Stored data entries
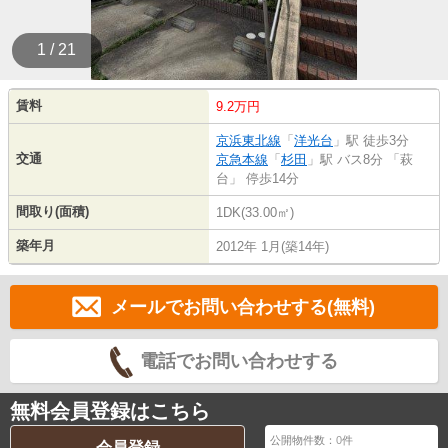
1 / 21
賃料
9.2万円
京浜東北線
「
洋光台
」駅 徒歩3分
交通
京急本線
「
杉田
」駅 バス8分 「萩
台」 停歩14分
間取り(面積)
1DK(33.00㎡)
築年月
2012年 1月(築14年)
メールでお問い合わせする(無料)
電話でお問い合わせする
無料会員登録はこちら
公開物件数：
0
件
会員登録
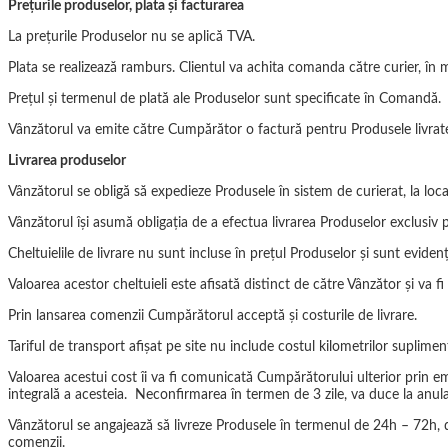
Prețurile produselor, plata și facturarea
La prețurile Produselor nu se aplică TVA.
Plata se realizează ramburs. Clientul va achita comanda către curier, în 
Prețul și termenul de plată ale Produselor sunt specificate în Comandă.
Vânzătorul va emite către Cumpărător o factură pentru Produsele livrate, 
Livrarea produselor
Vânzătorul se obligă să expedieze Produsele în sistem de curierat, la l
Vânzătorul își asumă obligația de a efectua livrarea Produselor exclusiv p
Cheltuielile de livrare nu sunt incluse în prețul Produselor și sunt evidenț
Valoarea acestor cheltuieli este afisată distinct de către Vânzător și va 
Prin lansarea comenzii Cumpărătorul acceptă și costurile de livrare.
Tariful de transport afișat pe site nu include costul kilometrilor suplimenta
Valoarea acestui cost îi va fi comunicată Cumpărătorului ulterior prin ema
integrală a acesteia. Neconfirmarea în termen de 3 zile, va duce la anul
Vânzătorul se angajează să livreze Produsele în termenul de 24h – 72h, 
comenzii.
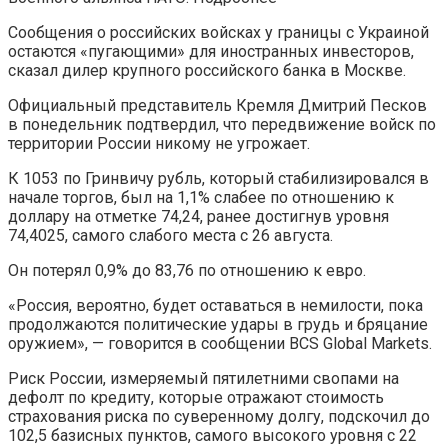
Сообщения о российских войсках у границы с Украиной
остаются «пугающими» для иностранных инвесторов,
сказал дилер крупного российского банка в Москве.
Официальный представитель Кремля Дмитрий Песков
в понедельник подтвердил, что передвижение войск по
территории России никому не угрожает.
К 1053 по Гринвичу рубль, который стабилизировался в
начале торгов, был на 1,1% слабее по отношению к
доллару на отметке 74,24, ранее достигнув уровня
74,4025, самого слабого места с 26 августа.
Он потерял 0,9% до 83,76 по отношению к евро.
«Россия, вероятно, будет оставаться в немилости, пока
продолжаются политические удары в грудь и бряцание
оружием», — говорится в сообщении BCS Global Markets.
Риск России, измеряемый пятилетними свопами на
дефолт по кредиту, которые отражают стоимость
страхования риска по суверенному долгу, подскочил до
102,5 базисных пунктов, самого высокого уровня с 22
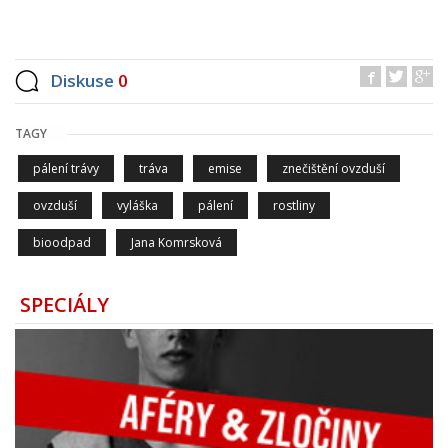
Diskuse
0
TAGY
pálení trávy
tráva
emise
znečištění ovzduší
ovzduší
vyláška
pálení
rostliny
bioodpad
Jana Komrsková
SPECIÁLY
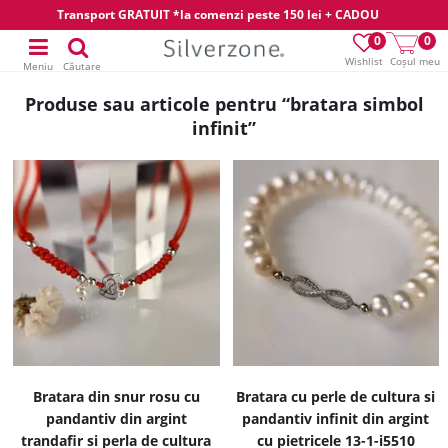
Transport GRATUIT *la comenzi peste 150 lei + CADOU
0
0
Wishlist
Coșul meu
Meniu
Căutare
Produse sau articole pentru “bratara simbol
infinit”
Bratara din snur rosu cu
Bratara cu perle de cultura si
pandantiv din argint
pandantiv infinit din argint
trandafir si perla de cultura
cu pietricele 13-1-i5510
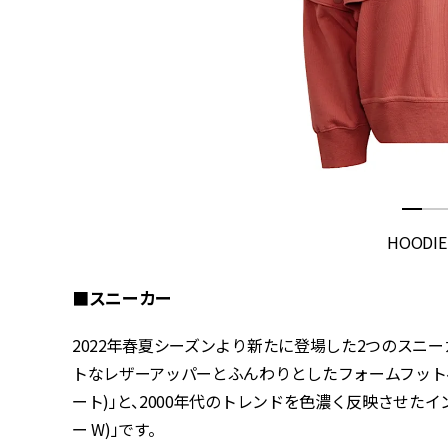
HOODIE 
■スニーカー
2022年春夏シーズンより新たに登場した2つのスニ
トなレザーアッパーとふんわりとしたフォームフットベッ
ート)」と、2000年代のトレンドを色濃く反映させたインパ
ー W)」です。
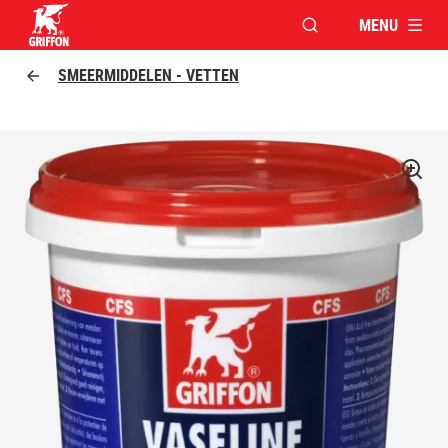
MENU
VENSTER OPENEN V
Griffon logo
SMEERMIDDELEN - VETTEN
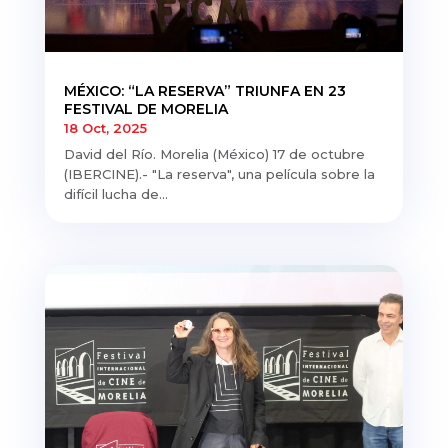
MÉXICO: “LA RESERVA” TRIUNFA EN 23
FESTIVAL DE MORELIA
18 Oct, 2025
David del Río. Morelia (México) 17 de octubre
(IBERCINE).- "La reserva", una película sobre la
difícil lucha de...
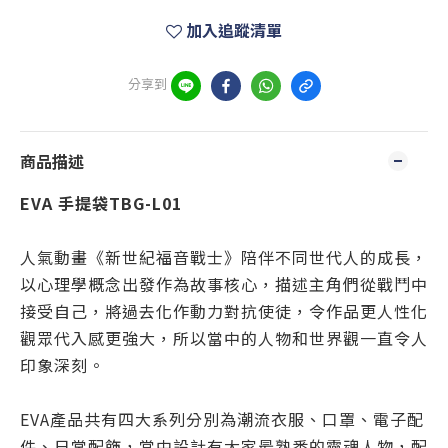
加入追蹤清單
分享到
商品描述
EVA 手提袋TBG-L01
人氣動畫《新世紀福音戰士》陪伴不同世代人的成長，
以心理學概念出發作為故事核心，描述主角們從戰鬥中
接受自己，將過去化作動力對抗使徒，令作品更人性化
觀眾代入感更強大，所以當中的人物和世界觀一直令人
印象深刻。
EVA產品共有四大系列分別為潮流衣服、口罩、電子配
件、日常配飾，當中設計有大家最熟悉的靈魂人物，配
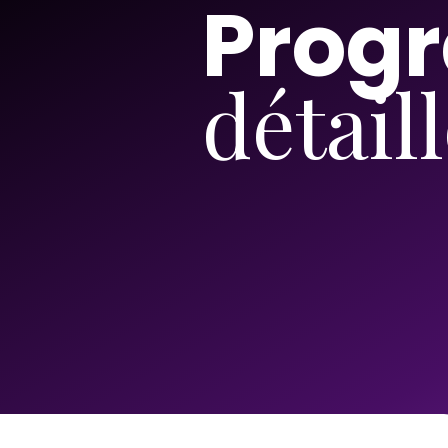
Prog
détail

*Assignment*. All lines of the entries containing the string "către" must be shown in full.

*Worked solution*.
Plata se realizează ramburs. Clientul va achita comanda către curier, în 
Vânzătorul va emite către Cumpărător o factură pentru Produsele livrate, 
Valoarea acestor cheltuieli este afisată distinct de către Vânzător și va 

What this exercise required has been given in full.